With respect to our uniqueness, we long for an awareness of our life task, as though it sits undiscovered out there somewhere, perhaps buried in the back yard. We hear of the soul’s journey, and suspect that there is a trip we are supposed to take that we have forgotten about, or only dimly understand.

Wander through the self-help section of any good-sized bookshop and you will find dozens of titles aiming to reconnect you with your true self, advertising themselves in a variety of ways: “Becoming More Authentic”, “Finding Yourself”, “Your Hidden Purpose”, “The Guru Within” and so on. We take magazine quizzes to find out if we truly are a seeker, a people person, a creator, a joiner, a connector.

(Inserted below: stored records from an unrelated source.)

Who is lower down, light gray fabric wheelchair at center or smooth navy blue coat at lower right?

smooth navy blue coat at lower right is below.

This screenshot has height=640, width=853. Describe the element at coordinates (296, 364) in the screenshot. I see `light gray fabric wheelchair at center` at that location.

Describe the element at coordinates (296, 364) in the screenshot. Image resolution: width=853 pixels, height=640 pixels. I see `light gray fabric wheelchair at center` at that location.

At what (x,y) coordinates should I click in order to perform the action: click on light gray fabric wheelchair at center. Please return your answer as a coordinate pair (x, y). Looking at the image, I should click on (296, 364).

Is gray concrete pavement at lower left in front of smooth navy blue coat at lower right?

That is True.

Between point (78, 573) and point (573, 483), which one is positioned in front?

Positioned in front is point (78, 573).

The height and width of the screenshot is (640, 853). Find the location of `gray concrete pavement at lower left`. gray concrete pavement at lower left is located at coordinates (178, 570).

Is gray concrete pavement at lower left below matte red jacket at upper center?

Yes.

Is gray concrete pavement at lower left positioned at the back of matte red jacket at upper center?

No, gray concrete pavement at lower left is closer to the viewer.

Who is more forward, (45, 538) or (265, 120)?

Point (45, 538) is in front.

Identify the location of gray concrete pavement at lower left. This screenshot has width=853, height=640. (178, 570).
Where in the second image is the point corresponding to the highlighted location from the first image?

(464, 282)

This is not all nonsense. There are ways of life that are more and less satisfying for all of us. Some of us see little point in the chatter of social intercourse and would make fine keepers of lighthouses. Some gain a great sense of reward from physical activity, and make poor office workers. Some want to use their minds for creative work and are dissatisfied performing manual labour.

But the belief in an invisible doppelganger who is vastly more admirable that ourselves can be an attempt to reject who we truly are. We really do get tired and impatient with our families. We really do break wind. We really do get dissatisfied when we overemphasize one aspect of our lives to the detriment of others. We really do fear things unreasonably, get preoccupied with trivia, avoid exercise, neglect our friends, and repeat foolish patterns.

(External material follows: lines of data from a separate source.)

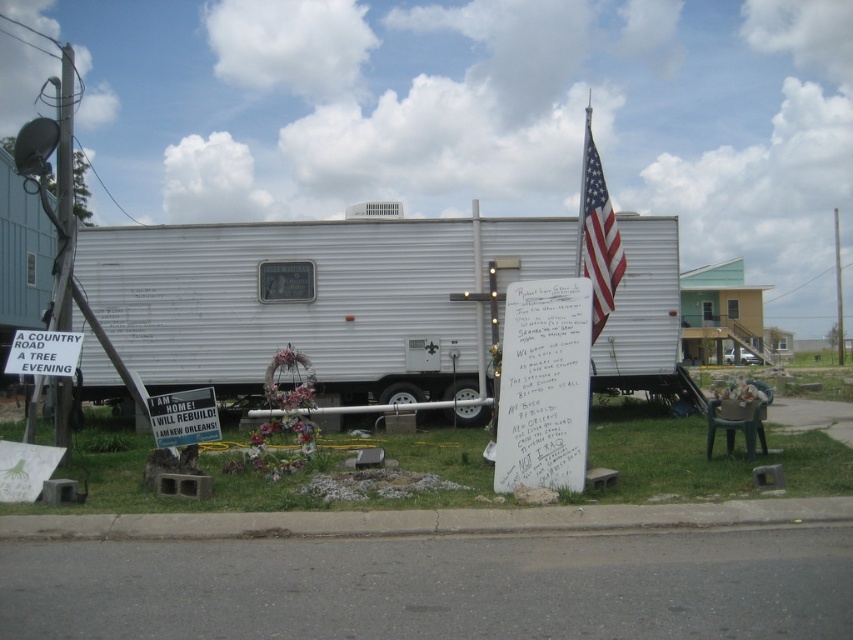 Is the position of white paper at center more distant than that of american flag at center?

No, white paper at center is closer to the viewer.

Between white paper at center and american flag at center, which one appears on the left side from the viewer's perspective?

white paper at center is more to the left.

Is point (576, 380) positioned in front of point (576, 244)?

Yes.

Find the location of `white paper at center`. white paper at center is located at coordinates (543, 385).

Who is shorter, white corrugated metal trailer at center or white paper sign at lower left?

With less height is white paper sign at lower left.

Does white corrugated metal trailer at center appear on the left side of white paper sign at lower left?

No, white corrugated metal trailer at center is not to the left of white paper sign at lower left.

Locate an element on the screen. This screenshot has width=853, height=640. white corrugated metal trailer at center is located at coordinates (x=315, y=300).

Identify the location of white corrugated metal trailer at center. (315, 300).

Between white paper at center and metallic silver sign at lower center, which one is positioned lower?

metallic silver sign at lower center is below.

Can you confirm if white paper at center is positioned to the right of metallic silver sign at lower center?

Yes, white paper at center is to the right of metallic silver sign at lower center.

Describe the element at coordinates (543, 385) in the screenshot. I see `white paper at center` at that location.

Find the location of a particular element. This screenshot has width=853, height=640. white paper at center is located at coordinates (543, 385). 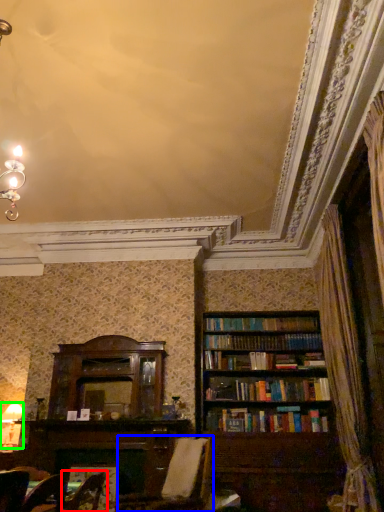 Question: Estimate the real-world distances between objects in this image. Which object is farther from armchair (highlighted by a red box), swivel chair (highlighted by a blue box) or lamp (highlighted by a green box)?

Choices:
 (A) swivel chair
 (B) lamp

Answer: (B) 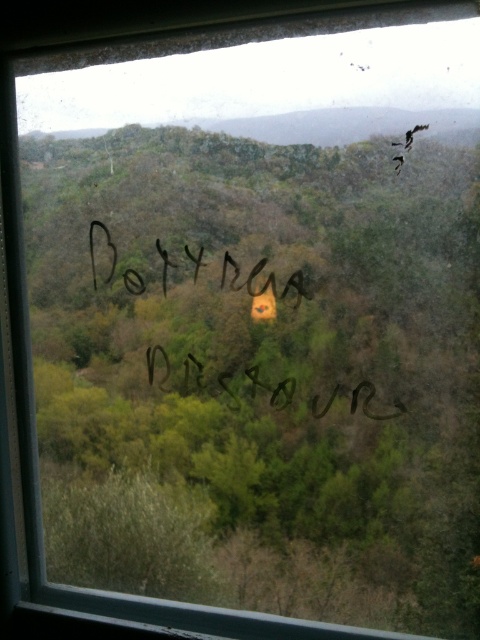 Which of these two, black ink writing at center or black marker writing at center, stands taller?

With more height is black marker writing at center.

In the scene shown: Measure the distance between point (x=277, y=396) and camera.

Point (x=277, y=396) and camera are 1.32 meters apart.

This screenshot has width=480, height=640. What do you see at coordinates (356, 401) in the screenshot?
I see `black ink writing at center` at bounding box center [356, 401].

Identify the location of black ink writing at center. (356, 401). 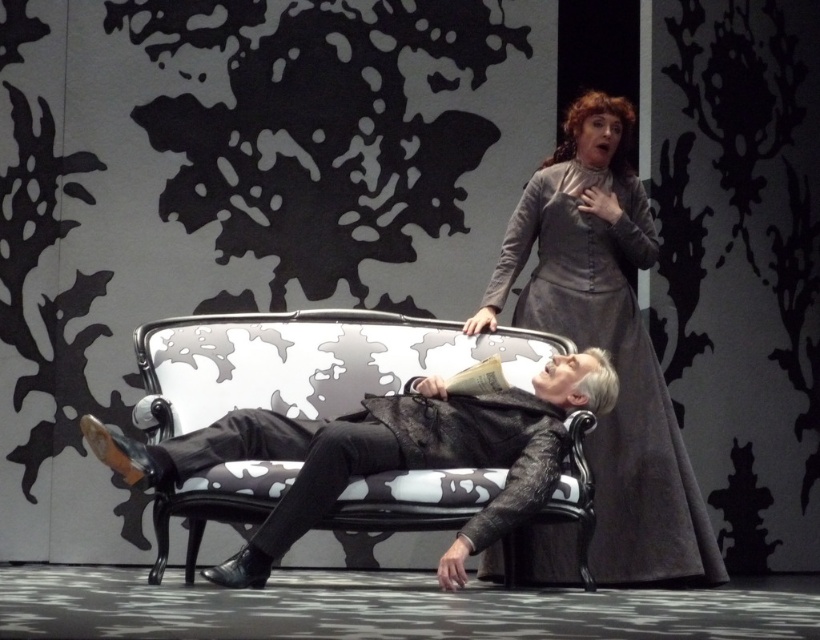 You are a stagehand in a theater and need to locate the gray wool dress at upper right for the next scene. According to the coordinates provided, where exactly should you look on the stage?

The gray wool dress at upper right is located at point (616, 371) on the stage.

You are an actor preparing for a play and need to decide which costume to wear. You see the gray wool dress at upper right and the leather jacket at center in the scene. Which costume is placed higher up in the image?

The gray wool dress at upper right is positioned over the leather jacket at center, meaning it is placed higher up in the image.

You are a costume designer reviewing the stage setup. You notice the leather jacket at center and the black leather pants at center. Which piece of clothing is positioned to the right in this theatrical scene?

The leather jacket at center is to the right of the black leather pants at center, so the leather jacket at center is positioned to the right. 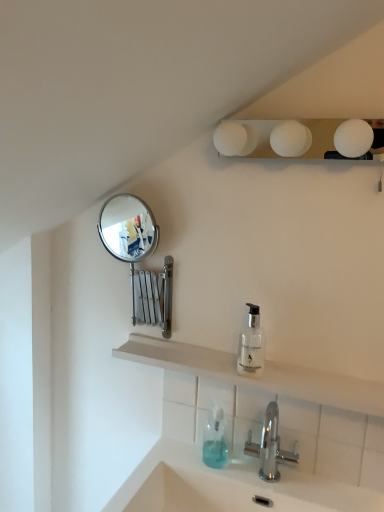 Where is `vacant point to the left of translucent plastic soap dispenser at lower center, placed as the first soap dispenser when sorted from bottom to top`? The height and width of the screenshot is (512, 384). vacant point to the left of translucent plastic soap dispenser at lower center, placed as the first soap dispenser when sorted from bottom to top is located at coordinates (178, 456). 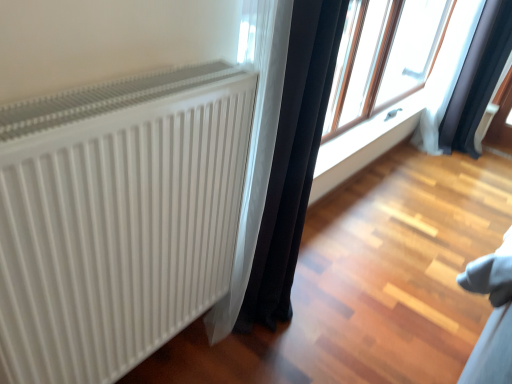 Question: Is white ribbed radiator at left behind black fabric curtain at upper right, the 2th curtain in the left-to-right sequence?

Choices:
 (A) no
 (B) yes

Answer: (A)

Question: Is white ribbed radiator at left aimed at black fabric curtain at upper right, which ranks as the 1th curtain in back-to-front order?

Choices:
 (A) no
 (B) yes

Answer: (A)

Question: Can you confirm if white ribbed radiator at left is bigger than black fabric curtain at upper right, the 2th curtain in the left-to-right sequence?

Choices:
 (A) yes
 (B) no

Answer: (B)

Question: Considering the relative sizes of white ribbed radiator at left and black fabric curtain at upper right, the 1th curtain positioned from the right, in the image provided, is white ribbed radiator at left thinner than black fabric curtain at upper right, the 1th curtain positioned from the right,?

Choices:
 (A) yes
 (B) no

Answer: (A)

Question: Is white ribbed radiator at left directly adjacent to black fabric curtain at upper right, the 1th curtain positioned from the right?

Choices:
 (A) yes
 (B) no

Answer: (B)

Question: Considering the positions of black fabric curtain at center, acting as the first curtain starting from the front, and transparent glass window at upper right in the image, is black fabric curtain at center, acting as the first curtain starting from the front, bigger or smaller than transparent glass window at upper right?

Choices:
 (A) big
 (B) small

Answer: (B)

Question: Is black fabric curtain at center, acting as the first curtain starting from the left, taller or shorter than transparent glass window at upper right?

Choices:
 (A) short
 (B) tall

Answer: (B)

Question: Do you think black fabric curtain at center, acting as the first curtain starting from the left, is within transparent glass window at upper right, or outside of it?

Choices:
 (A) inside
 (B) outside

Answer: (B)

Question: From a real-world perspective, is black fabric curtain at center, acting as the first curtain starting from the left, above or below transparent glass window at upper right?

Choices:
 (A) below
 (B) above

Answer: (A)

Question: Does point (357, 36) appear closer or farther from the camera than point (397, 127)?

Choices:
 (A) closer
 (B) farther

Answer: (A)

Question: Is transparent glass window at upper right taller or shorter than white smooth window sill at center?

Choices:
 (A) short
 (B) tall

Answer: (B)

Question: From the image's perspective, relative to white smooth window sill at center, is transparent glass window at upper right above or below?

Choices:
 (A) above
 (B) below

Answer: (A)

Question: In the image, is transparent glass window at upper right on the left side or the right side of white smooth window sill at center?

Choices:
 (A) right
 (B) left

Answer: (A)

Question: From a real-world perspective, is black fabric curtain at upper right, the 2th curtain in the left-to-right sequence, above or below black fabric curtain at center, acting as the first curtain starting from the left?

Choices:
 (A) below
 (B) above

Answer: (A)

Question: In the image, is black fabric curtain at upper right, positioned as the second curtain in front-to-back order, on the left side or the right side of black fabric curtain at center, acting as the first curtain starting from the left?

Choices:
 (A) right
 (B) left

Answer: (A)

In other words, perhaps that person who spent most of last evening sitting on the couch watching “American Idol” really is the authentic you. Perhaps there isn’t another one, either in this dimension or anywhere else.

The life we lead may not be satisfying. But if we are to find a better way to live, we had best know what we are looking for. If we imagine it is some magical alter-ego lurking in the ether we run the risk of wasting our lives on a wild goose chase, watching inspirational videos and feeling like failures because we can’t seem to channel this mythical entity.

Perhaps we need to throw out the Ouija Board, look ourselves squarely in the mirror, admit that we are who we are, and accept the responsibility to take the next step, rather than waiting for the universe to speak to us – or lamenting that it seems to be silent.